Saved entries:
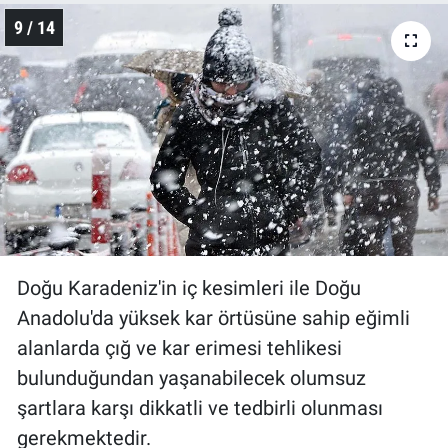
9 / 14
Doğu Karadeniz'in iç kesimleri ile Doğu
Anadolu'da yüksek kar örtüsüne sahip eğimli
alanlarda çığ ve kar erimesi tehlikesi
bulunduğundan yaşanabilecek olumsuz
şartlara karşı dikkatli ve tedbirli olunması
gerekmektedir.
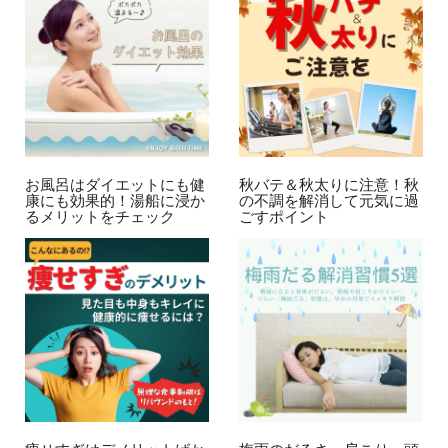
お風呂はダイエットにも健
秋バテ＆秋太りに注意！秋
康にも効果的！湯船に浸か
の不調を解消して元気に過
るメリットをチェック
ごすポイント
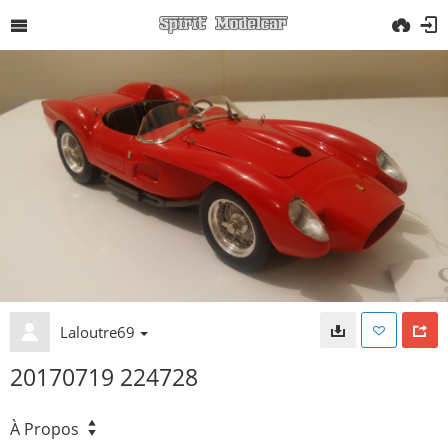
Laloutre69
20170719 224728
À Propos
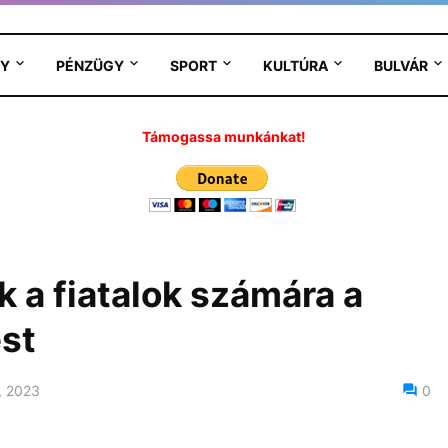
Y
PÉNZÜGY
SPORT
KULTÚRA
BULVÁR
Támogassa munkánkat!
 a fiatalok számára a
st
, 2023
0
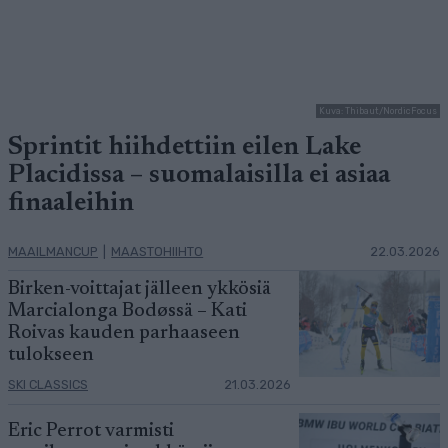
Kuva: Thibaut/NordicFocus
Sprintit hiihdettiin eilen Lake
Placidissa – suomalaisilla ei asiaa
finaaleihin
MAAILMANCUP
|
MAASTOHIIHTO
22.03.2026
Birken-voittajat jälleen ykkösiä
Marcialonga Bodøssä – Kati
Roivas kauden parhaaseen
tulokseen
SKI CLASSICS
21.03.2026
Eric Perrot varmisti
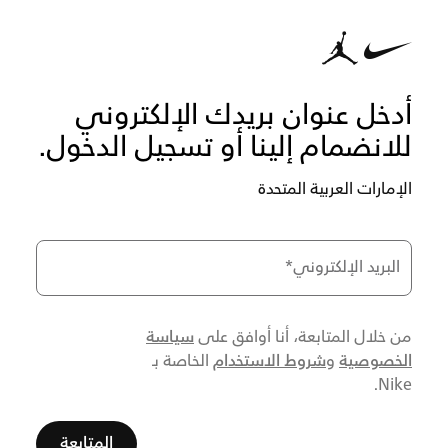
أدخل عنوان بريدك الإلكتروني
للانضمام إلينا أو تسجيل الدخول.
الإمارات العربية المتحدة
البريد الإلكتروني
*
سياسة
من خلال المتابعة، أنا أوافق على
الخصوصية
شروط الاستخدام
و
الخاصة بـ
Nike.
المتابعة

■ Problem
Output should consist of the lines above from the one with "a fiatalok számára a" down to the one with "Eric Perrot varmisti", exact and without pictures.

■ Answer for the task
 a fiatalok számára a
st
, 2023
0
Kuva: Thibaut/NordicFocus
Sprintit hiihdettiin eilen Lake
Placidissa – suomalaisilla ei asiaa
finaaleihin
MAAILMANCUP
|
MAASTOHIIHTO
22.03.2026
Birken-voittajat jälleen ykkösiä
Marcialonga Bodøssä – Kati
Roivas kauden parhaaseen
tulokseen
SKI CLASSICS
21.03.2026
Eric Perrot varmisti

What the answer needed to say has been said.